Saved data entries:
..........

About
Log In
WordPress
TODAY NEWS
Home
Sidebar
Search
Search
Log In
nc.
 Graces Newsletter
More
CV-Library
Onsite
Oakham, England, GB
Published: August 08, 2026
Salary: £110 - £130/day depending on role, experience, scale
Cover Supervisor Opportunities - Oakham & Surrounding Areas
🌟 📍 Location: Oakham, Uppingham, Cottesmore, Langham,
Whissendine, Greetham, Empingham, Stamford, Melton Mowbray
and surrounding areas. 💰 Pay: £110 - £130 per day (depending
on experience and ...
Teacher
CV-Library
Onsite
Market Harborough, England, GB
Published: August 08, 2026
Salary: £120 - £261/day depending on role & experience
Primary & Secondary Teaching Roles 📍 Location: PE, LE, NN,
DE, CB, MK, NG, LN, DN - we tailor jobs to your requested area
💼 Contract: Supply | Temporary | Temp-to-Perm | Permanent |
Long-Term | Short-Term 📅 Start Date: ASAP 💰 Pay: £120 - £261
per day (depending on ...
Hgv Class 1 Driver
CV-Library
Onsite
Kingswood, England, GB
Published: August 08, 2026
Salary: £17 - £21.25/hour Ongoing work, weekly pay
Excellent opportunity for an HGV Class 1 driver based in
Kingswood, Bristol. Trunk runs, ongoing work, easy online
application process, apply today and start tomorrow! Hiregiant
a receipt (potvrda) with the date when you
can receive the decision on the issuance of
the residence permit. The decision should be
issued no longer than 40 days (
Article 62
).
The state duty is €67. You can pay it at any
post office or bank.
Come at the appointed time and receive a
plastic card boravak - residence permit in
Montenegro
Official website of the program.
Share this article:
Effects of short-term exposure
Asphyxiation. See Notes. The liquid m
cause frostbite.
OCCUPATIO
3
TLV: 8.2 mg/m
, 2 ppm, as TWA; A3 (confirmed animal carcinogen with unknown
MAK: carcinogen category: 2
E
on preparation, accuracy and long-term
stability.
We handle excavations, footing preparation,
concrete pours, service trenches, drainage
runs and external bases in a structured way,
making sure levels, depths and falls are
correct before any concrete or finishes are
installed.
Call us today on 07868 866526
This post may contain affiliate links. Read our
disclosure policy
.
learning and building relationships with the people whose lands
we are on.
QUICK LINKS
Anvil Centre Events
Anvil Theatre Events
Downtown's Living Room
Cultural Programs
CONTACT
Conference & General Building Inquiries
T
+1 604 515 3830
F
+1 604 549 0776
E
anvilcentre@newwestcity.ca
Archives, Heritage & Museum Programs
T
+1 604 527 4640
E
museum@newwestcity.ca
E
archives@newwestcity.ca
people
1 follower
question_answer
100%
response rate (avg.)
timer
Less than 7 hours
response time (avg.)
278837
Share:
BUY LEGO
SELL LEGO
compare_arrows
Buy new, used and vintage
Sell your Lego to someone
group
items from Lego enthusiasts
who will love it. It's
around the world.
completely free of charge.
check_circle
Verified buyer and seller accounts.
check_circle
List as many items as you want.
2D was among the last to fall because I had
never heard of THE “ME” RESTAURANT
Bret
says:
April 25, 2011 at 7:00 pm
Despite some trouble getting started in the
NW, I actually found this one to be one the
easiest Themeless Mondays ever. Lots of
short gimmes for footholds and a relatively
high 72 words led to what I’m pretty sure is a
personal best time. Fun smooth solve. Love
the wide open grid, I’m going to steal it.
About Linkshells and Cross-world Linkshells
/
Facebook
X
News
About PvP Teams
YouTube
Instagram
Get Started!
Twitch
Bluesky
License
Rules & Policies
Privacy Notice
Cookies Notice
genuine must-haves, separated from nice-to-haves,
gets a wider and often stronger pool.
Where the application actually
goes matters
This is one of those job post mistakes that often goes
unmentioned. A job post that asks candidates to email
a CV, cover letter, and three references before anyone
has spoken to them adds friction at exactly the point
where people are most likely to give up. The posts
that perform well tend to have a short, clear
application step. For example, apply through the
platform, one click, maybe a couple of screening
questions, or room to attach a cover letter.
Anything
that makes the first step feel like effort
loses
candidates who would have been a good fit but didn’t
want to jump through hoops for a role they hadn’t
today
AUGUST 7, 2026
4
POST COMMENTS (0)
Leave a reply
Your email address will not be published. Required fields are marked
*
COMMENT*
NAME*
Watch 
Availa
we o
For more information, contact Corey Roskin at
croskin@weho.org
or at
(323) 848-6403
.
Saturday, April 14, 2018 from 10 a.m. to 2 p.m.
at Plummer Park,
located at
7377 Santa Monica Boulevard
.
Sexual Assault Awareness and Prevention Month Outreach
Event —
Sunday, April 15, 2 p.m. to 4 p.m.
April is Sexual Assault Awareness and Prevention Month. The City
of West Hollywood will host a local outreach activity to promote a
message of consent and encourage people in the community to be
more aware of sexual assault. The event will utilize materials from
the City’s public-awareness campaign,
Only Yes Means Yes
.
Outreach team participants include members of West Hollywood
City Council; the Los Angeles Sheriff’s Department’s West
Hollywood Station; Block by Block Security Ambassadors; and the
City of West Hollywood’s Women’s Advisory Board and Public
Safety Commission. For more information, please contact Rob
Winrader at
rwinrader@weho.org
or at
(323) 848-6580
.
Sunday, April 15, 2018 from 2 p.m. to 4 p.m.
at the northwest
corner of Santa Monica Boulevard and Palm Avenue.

..........

◆ **TASK INSTRUCTIONS**: Starting from the top of the records and ending at the line that contains "Primary & Secondary", repeat each line exactly and return only those lines.

◆ **REPLY TO THE EXERCISE**:
About
Log In
WordPress
TODAY NEWS
Home
Sidebar
Search
Search
Log In
nc.
 Graces Newsletter
More
CV-Library
Onsite
Oakham, England, GB
Published: August 08, 2026
Salary: £110 - £130/day depending on role, experience, scale
Cover Supervisor Opportunities - Oakham & Surrounding Areas
🌟 📍 Location: Oakham, Uppingham, Cottesmore, Langham,
Whissendine, Greetham, Empingham, Stamford, Melton Mowbray
and surrounding areas. 💰 Pay: £110 - £130 per day (depending
on experience and ...
Teacher
CV-Library
Onsite
Market Harborough, England, GB
Published: August 08, 2026
Salary: £120 - £261/day depending on role & experience
Primary & Secondary Teaching Roles 📍 Location: PE, LE, NN,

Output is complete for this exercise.